Preliminary clinical work by PharmAust (ASX: PAA) on the effects of its lead candidate monepantel and monepantel sulfone on cells infected with COVID-19 has demonstrated potential suppression of the virus by up to 95%.
In vitro experiments conducted by Melbourne’s Walter and Eliza Hall Institute of Medical Research using COVID-19 viral infections of African green monkey vero cells aimed to test the total amount of virus released from cells into the culture media and measure the infectivity of newly-released virus during treatment with compounds.
Routine assays called median tissue culture infectious dose (TCID50) and quantitative polymerase chain reaction (qPCR) were used.
The former measures how a virus’ life cycle has been inhibited, while qPCR can determine whether a virus is getting made and released but cannot tell if that virus is capable of infecting new targets.
Virologists were able to show the infectivity and replication of COVID-19 particles can be suppressed by between 50% and 95% in tissue cell cultures.
They demonstrated that monepantel and monepantel sulfone can reduce the capacity of the virus to replicate and mature into infectious virus particles.
Of note, relatively low concentrations of monepantel were found to block the infectious capacity of the virus in tissue culture.
Phase 1 success
Monepantel is a novel, potent and safe inhibitor of the mTOR pathway which is a key driver of cancer.
Phase 1 clinical trials last year found the drug to be well-tolerated in humans and dogs, producing a significant reduction in key prognostic biomarkers.
Based on the latest findings, PharmAust has made moves to broaden and extend its intellectual property in the area of anti-viral activity through the filing of a patent application specifically covering monepantel in the treatment of the virus.
PharmAust and the Walter and Eliza Hall Institute signed a materials transfer agreement in April whereby PharmAust would supply quantities of monepantel and monepantel sulfone for the COVID-19 study.
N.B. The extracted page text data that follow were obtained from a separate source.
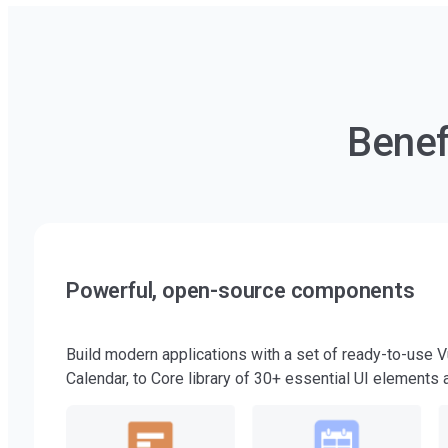
Benef
Powerful, open-source components
Build modern applications with a set of ready-to-use 
Calendar, to Core library of 30+ essential UI elements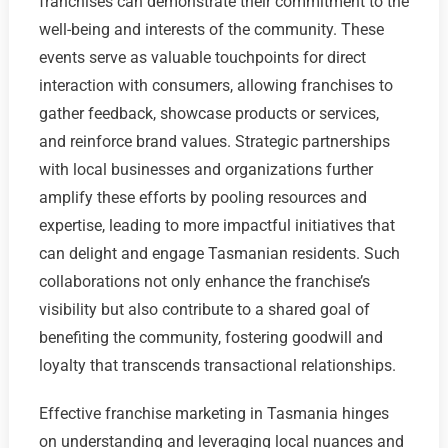
franchises can demonstrate their commitment to the
well-being and interests of the community. These
events serve as valuable touchpoints for direct
interaction with consumers, allowing franchises to
gather feedback, showcase products or services,
and reinforce brand values. Strategic partnerships
with local businesses and organizations further
amplify these efforts by pooling resources and
expertise, leading to more impactful initiatives that
can delight and engage Tasmanian residents. Such
collaborations not only enhance the franchise’s
visibility but also contribute to a shared goal of
benefiting the community, fostering goodwill and
loyalty that transcends transactional relationships.
Effective franchise marketing in Tasmania hinges
on understanding and leveraging local nuances and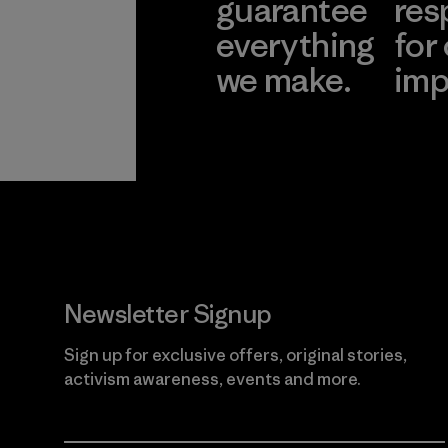
guarantee
res
everything
for
we make.
imp
View Ironclad
Explore
Guarantee
Newsletter Signup
Sign up for exclusive offers, original stories,
activism awareness, events and more.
Under the agreement, PharmAust will own all intellectual property results and rights generated from the study, and will pay the institute a nominal fee for its work.
PharmAust chief scientific officer Dr Richard Mollard said the early signs demonstrating that monepantel can block virus infectivity in vitro were encouraging.
“We are excited by this early data set and looking forward to continuing this project with the Walter and Eliza Hall Institute,” he said.
“Continuation will involve repetition of these experiments for validation and comparisons with other mTOR inhibitors and treatments currently in the clinic.”